● **What to work on**: Print the entries below in their entirety, exactly as they are written.

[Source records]
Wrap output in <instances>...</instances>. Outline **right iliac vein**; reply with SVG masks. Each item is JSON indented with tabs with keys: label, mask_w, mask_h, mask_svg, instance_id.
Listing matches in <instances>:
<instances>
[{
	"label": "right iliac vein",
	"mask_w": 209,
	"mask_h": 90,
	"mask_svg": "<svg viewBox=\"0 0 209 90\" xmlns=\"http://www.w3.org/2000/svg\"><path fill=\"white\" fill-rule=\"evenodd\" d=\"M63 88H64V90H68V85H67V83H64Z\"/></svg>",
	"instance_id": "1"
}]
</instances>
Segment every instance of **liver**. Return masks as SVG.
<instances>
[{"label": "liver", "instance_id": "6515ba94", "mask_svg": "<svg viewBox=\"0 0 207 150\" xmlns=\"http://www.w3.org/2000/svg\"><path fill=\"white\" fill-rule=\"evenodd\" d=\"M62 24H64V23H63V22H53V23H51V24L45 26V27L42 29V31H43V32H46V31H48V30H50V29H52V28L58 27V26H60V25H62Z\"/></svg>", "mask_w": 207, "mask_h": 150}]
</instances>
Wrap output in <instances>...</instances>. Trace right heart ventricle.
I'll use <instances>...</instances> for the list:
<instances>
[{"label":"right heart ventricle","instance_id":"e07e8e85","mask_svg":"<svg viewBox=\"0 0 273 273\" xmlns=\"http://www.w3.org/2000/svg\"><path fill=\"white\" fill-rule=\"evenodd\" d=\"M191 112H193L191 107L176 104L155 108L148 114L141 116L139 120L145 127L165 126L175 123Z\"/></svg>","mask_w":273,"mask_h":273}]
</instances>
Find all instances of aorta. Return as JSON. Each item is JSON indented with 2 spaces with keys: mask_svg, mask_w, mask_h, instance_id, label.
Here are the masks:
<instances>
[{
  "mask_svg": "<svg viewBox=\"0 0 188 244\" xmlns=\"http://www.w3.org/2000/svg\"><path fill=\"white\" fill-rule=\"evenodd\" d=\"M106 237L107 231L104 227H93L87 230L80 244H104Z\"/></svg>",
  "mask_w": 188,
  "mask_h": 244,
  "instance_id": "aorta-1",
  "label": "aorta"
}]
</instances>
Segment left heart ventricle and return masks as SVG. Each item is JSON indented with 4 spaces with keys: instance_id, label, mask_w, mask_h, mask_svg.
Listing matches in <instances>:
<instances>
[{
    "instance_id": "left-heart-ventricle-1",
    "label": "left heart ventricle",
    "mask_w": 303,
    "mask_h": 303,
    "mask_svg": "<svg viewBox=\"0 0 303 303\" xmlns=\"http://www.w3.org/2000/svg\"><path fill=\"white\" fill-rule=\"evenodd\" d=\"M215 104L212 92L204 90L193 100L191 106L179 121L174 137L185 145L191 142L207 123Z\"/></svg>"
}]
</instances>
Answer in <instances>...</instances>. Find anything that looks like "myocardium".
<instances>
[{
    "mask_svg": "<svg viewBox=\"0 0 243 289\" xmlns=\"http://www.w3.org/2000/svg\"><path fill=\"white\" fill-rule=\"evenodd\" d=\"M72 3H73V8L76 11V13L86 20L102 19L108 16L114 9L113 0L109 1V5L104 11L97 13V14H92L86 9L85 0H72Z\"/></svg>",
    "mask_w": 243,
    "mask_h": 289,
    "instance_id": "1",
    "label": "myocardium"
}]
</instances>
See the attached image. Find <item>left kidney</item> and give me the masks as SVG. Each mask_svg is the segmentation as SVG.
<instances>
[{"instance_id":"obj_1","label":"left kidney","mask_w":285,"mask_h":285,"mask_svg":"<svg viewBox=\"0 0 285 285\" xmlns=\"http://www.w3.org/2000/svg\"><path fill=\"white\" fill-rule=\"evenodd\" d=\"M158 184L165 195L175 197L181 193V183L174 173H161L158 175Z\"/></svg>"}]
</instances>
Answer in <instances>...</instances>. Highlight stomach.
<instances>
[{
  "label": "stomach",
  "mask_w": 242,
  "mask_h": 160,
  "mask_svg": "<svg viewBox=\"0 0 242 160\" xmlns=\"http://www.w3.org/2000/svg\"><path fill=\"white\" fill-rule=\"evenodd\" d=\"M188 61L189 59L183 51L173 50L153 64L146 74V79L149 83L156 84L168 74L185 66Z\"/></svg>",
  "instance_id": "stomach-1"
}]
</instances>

● **Answer box**:
Wrap output in <instances>...</instances>. Outline **right iliac vein**; reply with SVG masks. Each item is JSON indented with tabs with keys: label, mask_w, mask_h, mask_svg, instance_id.
Listing matches in <instances>:
<instances>
[{
	"label": "right iliac vein",
	"mask_w": 209,
	"mask_h": 90,
	"mask_svg": "<svg viewBox=\"0 0 209 90\" xmlns=\"http://www.w3.org/2000/svg\"><path fill=\"white\" fill-rule=\"evenodd\" d=\"M63 88H64V90H68V85H67V83H64Z\"/></svg>",
	"instance_id": "1"
}]
</instances>
Segment every instance of **liver**. Return masks as SVG.
<instances>
[{"label": "liver", "instance_id": "6515ba94", "mask_svg": "<svg viewBox=\"0 0 207 150\" xmlns=\"http://www.w3.org/2000/svg\"><path fill=\"white\" fill-rule=\"evenodd\" d=\"M62 24H64V23H63V22H53V23H51V24L45 26V27L42 29V31H43V32H46V31H48V30H50V29H52V28L58 27V26H60V25H62Z\"/></svg>", "mask_w": 207, "mask_h": 150}]
</instances>
Wrap output in <instances>...</instances>. Trace right heart ventricle.
I'll use <instances>...</instances> for the list:
<instances>
[{"label":"right heart ventricle","instance_id":"e07e8e85","mask_svg":"<svg viewBox=\"0 0 273 273\" xmlns=\"http://www.w3.org/2000/svg\"><path fill=\"white\" fill-rule=\"evenodd\" d=\"M191 112H193L191 107L176 104L155 108L148 114L141 116L139 120L145 127L165 126L175 123Z\"/></svg>","mask_w":273,"mask_h":273}]
</instances>
Find all instances of aorta. Return as JSON. Each item is JSON indented with 2 spaces with keys: mask_svg, mask_w, mask_h, instance_id, label.
Here are the masks:
<instances>
[{
  "mask_svg": "<svg viewBox=\"0 0 188 244\" xmlns=\"http://www.w3.org/2000/svg\"><path fill=\"white\" fill-rule=\"evenodd\" d=\"M106 237L107 231L104 227H93L87 230L80 244H104Z\"/></svg>",
  "mask_w": 188,
  "mask_h": 244,
  "instance_id": "aorta-1",
  "label": "aorta"
}]
</instances>
Segment left heart ventricle and return masks as SVG. Each item is JSON indented with 4 spaces with keys: instance_id, label, mask_w, mask_h, mask_svg.
Listing matches in <instances>:
<instances>
[{
    "instance_id": "left-heart-ventricle-1",
    "label": "left heart ventricle",
    "mask_w": 303,
    "mask_h": 303,
    "mask_svg": "<svg viewBox=\"0 0 303 303\" xmlns=\"http://www.w3.org/2000/svg\"><path fill=\"white\" fill-rule=\"evenodd\" d=\"M215 104L212 92L204 90L193 100L191 106L179 121L174 137L185 145L191 142L207 123Z\"/></svg>"
}]
</instances>
Answer in <instances>...</instances>. Find anything that looks like "myocardium".
<instances>
[{
    "mask_svg": "<svg viewBox=\"0 0 243 289\" xmlns=\"http://www.w3.org/2000/svg\"><path fill=\"white\" fill-rule=\"evenodd\" d=\"M72 3H73V8L76 11V13L86 20L102 19L108 16L114 9L113 0L109 1V5L104 11L97 13V14H92L86 9L85 0H72Z\"/></svg>",
    "mask_w": 243,
    "mask_h": 289,
    "instance_id": "1",
    "label": "myocardium"
}]
</instances>
See the attached image. Find <item>left kidney</item> and give me the masks as SVG. Each mask_svg is the segmentation as SVG.
<instances>
[{"instance_id":"obj_1","label":"left kidney","mask_w":285,"mask_h":285,"mask_svg":"<svg viewBox=\"0 0 285 285\" xmlns=\"http://www.w3.org/2000/svg\"><path fill=\"white\" fill-rule=\"evenodd\" d=\"M158 184L165 195L175 197L181 193V183L174 173H161L158 175Z\"/></svg>"}]
</instances>
Answer in <instances>...</instances>. Highlight stomach.
<instances>
[{
  "label": "stomach",
  "mask_w": 242,
  "mask_h": 160,
  "mask_svg": "<svg viewBox=\"0 0 242 160\" xmlns=\"http://www.w3.org/2000/svg\"><path fill=\"white\" fill-rule=\"evenodd\" d=\"M188 61L189 59L183 51L173 50L153 64L146 74V79L149 83L156 84L168 74L185 66Z\"/></svg>",
  "instance_id": "stomach-1"
}]
</instances>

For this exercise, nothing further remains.